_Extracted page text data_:
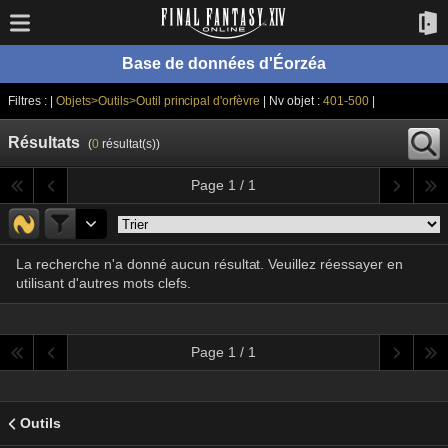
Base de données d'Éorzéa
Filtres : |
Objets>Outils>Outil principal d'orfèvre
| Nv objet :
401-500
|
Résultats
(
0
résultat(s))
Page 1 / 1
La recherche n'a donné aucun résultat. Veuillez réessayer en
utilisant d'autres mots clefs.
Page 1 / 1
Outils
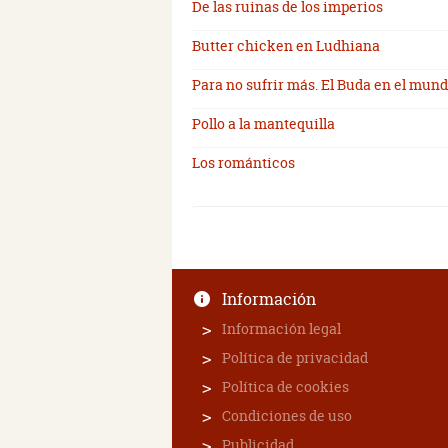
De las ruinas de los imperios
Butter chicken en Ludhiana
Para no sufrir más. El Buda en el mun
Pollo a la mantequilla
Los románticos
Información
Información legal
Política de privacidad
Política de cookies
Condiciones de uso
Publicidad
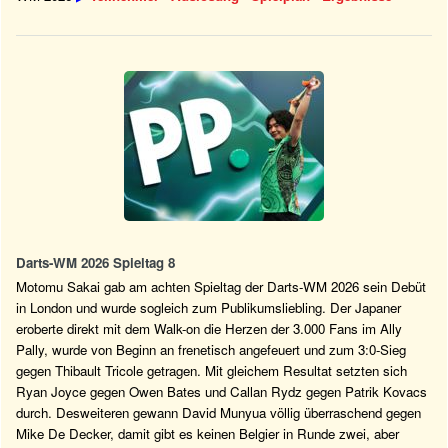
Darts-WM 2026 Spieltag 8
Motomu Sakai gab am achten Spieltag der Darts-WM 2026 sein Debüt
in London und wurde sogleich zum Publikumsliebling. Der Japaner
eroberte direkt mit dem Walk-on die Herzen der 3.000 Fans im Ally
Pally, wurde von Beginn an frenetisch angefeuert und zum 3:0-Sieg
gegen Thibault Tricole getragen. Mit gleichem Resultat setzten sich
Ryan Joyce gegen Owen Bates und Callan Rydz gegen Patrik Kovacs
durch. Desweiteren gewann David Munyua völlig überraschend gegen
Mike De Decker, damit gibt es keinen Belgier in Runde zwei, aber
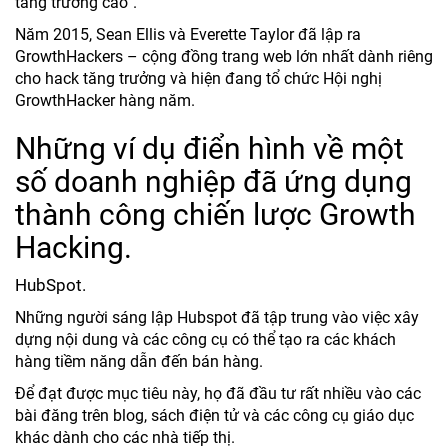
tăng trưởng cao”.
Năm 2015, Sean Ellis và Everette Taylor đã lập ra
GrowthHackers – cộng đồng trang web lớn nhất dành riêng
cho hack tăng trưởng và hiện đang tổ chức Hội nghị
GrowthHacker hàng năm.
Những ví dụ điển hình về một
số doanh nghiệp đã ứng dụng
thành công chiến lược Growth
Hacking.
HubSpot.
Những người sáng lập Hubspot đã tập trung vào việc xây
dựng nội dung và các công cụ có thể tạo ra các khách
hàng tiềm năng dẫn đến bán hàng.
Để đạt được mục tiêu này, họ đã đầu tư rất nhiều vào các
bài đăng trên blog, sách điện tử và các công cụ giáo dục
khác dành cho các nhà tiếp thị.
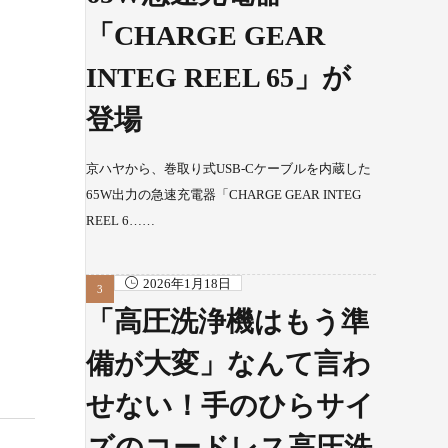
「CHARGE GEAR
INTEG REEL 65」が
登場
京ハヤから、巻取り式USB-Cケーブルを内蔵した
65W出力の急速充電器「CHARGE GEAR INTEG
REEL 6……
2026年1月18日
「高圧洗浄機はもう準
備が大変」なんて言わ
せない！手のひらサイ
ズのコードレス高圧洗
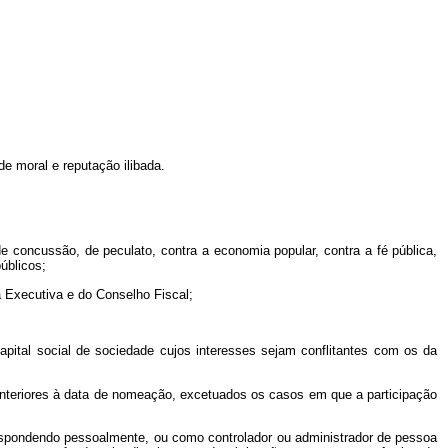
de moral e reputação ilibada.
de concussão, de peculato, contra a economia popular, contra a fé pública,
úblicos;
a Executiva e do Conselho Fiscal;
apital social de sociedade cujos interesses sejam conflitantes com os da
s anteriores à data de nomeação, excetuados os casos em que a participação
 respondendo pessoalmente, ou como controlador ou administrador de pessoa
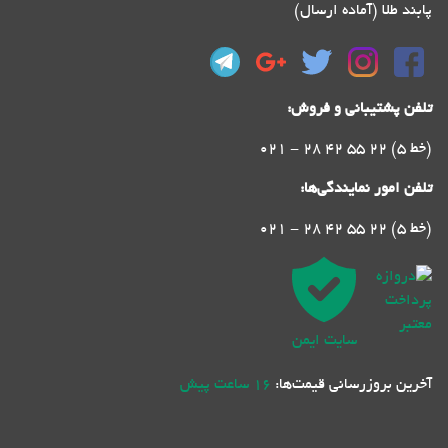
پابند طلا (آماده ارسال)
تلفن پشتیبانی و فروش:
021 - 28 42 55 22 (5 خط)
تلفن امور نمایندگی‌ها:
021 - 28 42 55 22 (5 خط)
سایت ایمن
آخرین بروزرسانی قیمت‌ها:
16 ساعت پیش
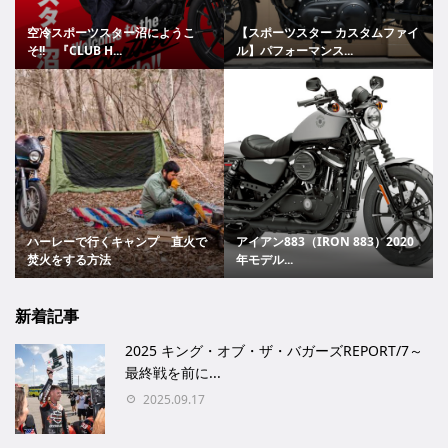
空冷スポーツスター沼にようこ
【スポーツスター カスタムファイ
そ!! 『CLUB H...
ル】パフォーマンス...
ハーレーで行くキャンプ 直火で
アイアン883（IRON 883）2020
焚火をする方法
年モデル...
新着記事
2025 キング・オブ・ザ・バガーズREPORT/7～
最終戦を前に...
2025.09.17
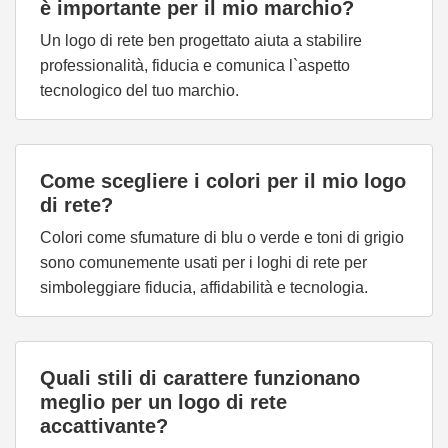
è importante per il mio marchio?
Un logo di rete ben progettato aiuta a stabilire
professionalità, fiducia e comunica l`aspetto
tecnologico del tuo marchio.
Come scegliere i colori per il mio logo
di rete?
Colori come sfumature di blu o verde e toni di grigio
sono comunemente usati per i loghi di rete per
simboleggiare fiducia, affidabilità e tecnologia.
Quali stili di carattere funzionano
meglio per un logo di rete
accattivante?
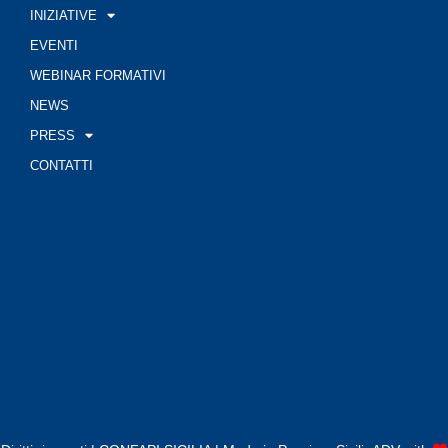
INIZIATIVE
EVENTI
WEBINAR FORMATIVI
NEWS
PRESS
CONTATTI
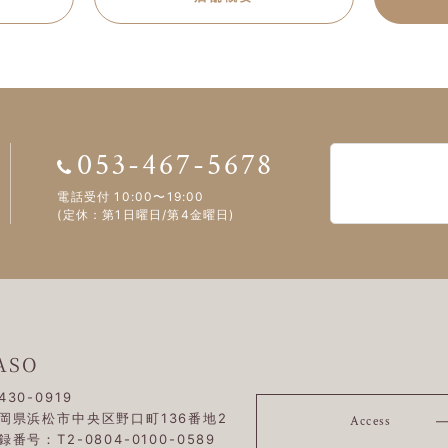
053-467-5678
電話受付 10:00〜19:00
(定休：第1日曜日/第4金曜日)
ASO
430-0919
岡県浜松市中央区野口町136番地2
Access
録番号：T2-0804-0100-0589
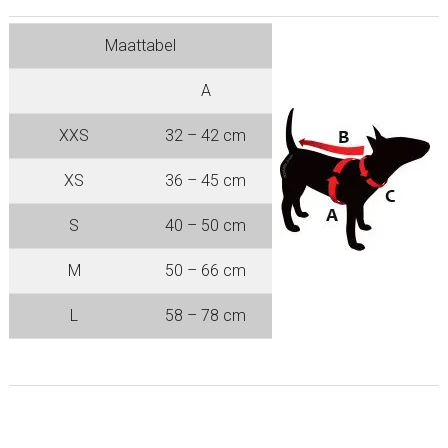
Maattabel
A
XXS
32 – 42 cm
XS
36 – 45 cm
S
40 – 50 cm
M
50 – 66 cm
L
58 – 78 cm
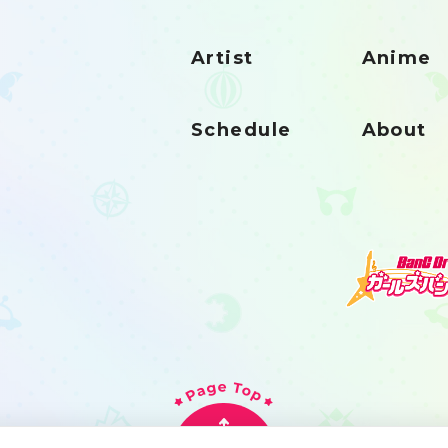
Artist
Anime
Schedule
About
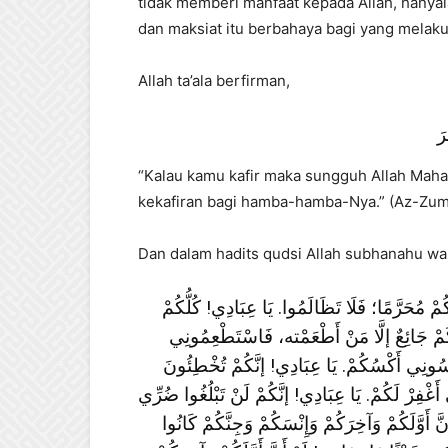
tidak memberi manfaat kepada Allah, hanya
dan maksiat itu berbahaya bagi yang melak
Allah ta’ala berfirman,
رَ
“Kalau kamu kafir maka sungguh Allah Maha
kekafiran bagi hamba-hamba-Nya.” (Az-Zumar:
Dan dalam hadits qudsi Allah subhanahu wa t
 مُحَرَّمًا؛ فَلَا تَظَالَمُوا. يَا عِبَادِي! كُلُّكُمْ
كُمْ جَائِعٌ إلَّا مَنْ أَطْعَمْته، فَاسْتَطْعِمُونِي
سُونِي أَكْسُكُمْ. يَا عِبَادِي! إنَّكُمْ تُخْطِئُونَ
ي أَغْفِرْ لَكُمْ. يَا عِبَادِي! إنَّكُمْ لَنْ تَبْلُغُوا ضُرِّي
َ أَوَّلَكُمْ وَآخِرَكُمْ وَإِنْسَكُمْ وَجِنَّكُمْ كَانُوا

_Your objective_: Should a record include a picture, drop the picture and write out the remainder exactly.

_Response_:
Base de données d'Éorzéa
Filtres : |
Objets>Outils>Outil principal d'orfèvre
| Nv objet :
401-500
|
Résultats
(
0
résultat(s))
Page 1 / 1
La recherche n'a donné aucun résultat. Veuillez réessayer en
utilisant d'autres mots clefs.
Page 1 / 1
Outils
De las ruinas de los imperios
Butter chicken en Ludhiana
Para no sufrir más. El Buda en el mun
Pollo a la mantequilla
Los románticos
Información
Información legal
Política de privacidad
Política de cookies
Condiciones de uso
Publicidad
Darts-WM 2026 Spieltag 8
Motomu Sakai gab am achten Spieltag der Darts-WM 2026 sein Debüt
in London und wurde sogleich zum Publikumsliebling. Der Japaner
eroberte direkt mit dem Walk-on die Herzen der 3.000 Fans im Ally
Pally, wurde von Beginn an frenetisch angefeuert und zum 3:0-Sieg
gegen Thibault Tricole getragen. Mit gleichem Resultat setzten sich
Ryan Joyce gegen Owen Bates und Callan Rydz gegen Patrik Kovacs
durch. Desweiteren gewann David Munyua völlig überraschend gegen
Mike De Decker, damit gibt es keinen Belgier in Runde zwei, aber
tăng trưởng cao”.
Năm 2015, Sean Ellis và Everette Taylor đã lập ra
GrowthHackers – cộng đồng trang web lớn nhất dành riêng
cho hack tăng trưởng và hiện đang tổ chức Hội nghị
GrowthHacker hàng năm.
Những ví dụ điển hình về một
số doanh nghiệp đã ứng dụng
thành công chiến lược Growth
Hacking.
HubSpot.
Những người sáng lập Hubspot đã tập trung vào việc xây
dựng nội dung và các công cụ có thể tạo ra các khách
hàng tiềm năng dẫn đến bán hàng.
Để đạt được mục tiêu này, họ đã đầu tư rất nhiều vào các
bài đăng trên blog, sách điện tử và các công cụ giáo dục
khác dành cho các nhà tiếp thị.
「CHARGE GEAR
INTEG REEL 65」が
登場
京ハヤから、巻取り式USB-Cケーブルを内蔵した
65W出力の急速充電器「CHARGE GEAR INTEG
REEL 6……
2026年1月18日
「高圧洗浄機はもう準
備が大変」なんて言わ
せない！手のひらサイ
ズのコードレス高圧洗
de moral e reputação ilibada.
de concussão, de peculato, contra a economia popular, contra a fé pública,
úblicos;
a Executiva e do Conselho Fiscal;
apital social de sociedade cujos interesses sejam conflitantes com os da
s anteriores à data de nomeação, excetuados os casos em que a participação
 respondendo pessoalmente, ou como controlador ou administrador de pessoa
پابند طلا (آماده ارسال)
تلفن پشتیبانی و فروش:
021 - 28 42 55 22 (5 خط)
تلفن امور نمایندگی‌ها:
021 - 28 42 55 22 (5 خط)
سایت ایمن
آخرین بروزرسانی قیمت‌ها:
16 ساعت پیش
空冷スポーツスター沼にようこ
【スポーツスター カスタムファイ
そ!! 『CLUB H...
ル】パフォーマンス...
ハーレーで行くキャンプ 直火で
アイアン883（IRON 883）2020
焚火をする方法
年モデル...
新着記事
2025 キング・オブ・ザ・バガーズREPORT/7～
最終戦を前に...
2025.09.17
è importante per il mio marchio?
Un logo di rete ben progettato aiuta a stabilire
professionalità, fiducia e comunica l`aspetto
tecnologico del tuo marchio.
Come scegliere i colori per il mio logo
di rete?
Colori come sfumature di blu o verde e toni di grigio
sono comunemente usati per i loghi di rete per
simboleggiare fiducia, affidabilità e tecnologia.
Quali stili di carattere funzionano
meglio per un logo di rete
accattivante?
INIZIATIVE
EVENTI
WEBINAR FORMATIVI
NEWS
PRESS
CONTATTI
053-467-5678
電話受付 10:00〜19:00
(定休：第1日曜日/第4金曜日)
ASO
430-0919
岡県浜松市中央区野口町136番地2
Access
録番号：T2-0804-0100-0589
Maattabel
A
XXS
32 – 42 cm
XS
36 – 45 cm
S
40 – 50 cm
M
50 – 66 cm
L
58 – 78 cm
Artist
Anime
Schedule
About
tidak memberi manfaat kepada Allah, hanya
dan maksiat itu berbahaya bagi yang melak
Allah ta’ala berfirman,
رَ
“Kalau kamu kafir maka sungguh Allah Maha
kekafiran bagi hamba-hamba-Nya.” (Az-Zumar:
Dan dalam hadits qudsi Allah subhanahu wa t
 مُحَرَّمًا؛ فَلَا تَظَالَمُوا. يَا عِبَادِي! كُلُّكُمْ
كُمْ جَائِعٌ إلَّا مَنْ أَطْعَمْته، فَاسْتَطْعِمُونِي
سُونِي أَكْسُكُمْ. يَا عِبَادِي! إنَّكُمْ تُخْطِئُونَ
ي أَغْفِرْ لَكُمْ. يَا عِبَادِي! إنَّكُمْ لَنْ تَبْلُغُوا ضُرِّي
َ أَوَّلَكُمْ وَآخِرَكُمْ وَإِنْسَكُمْ وَجِنَّكُمْ كَانُوا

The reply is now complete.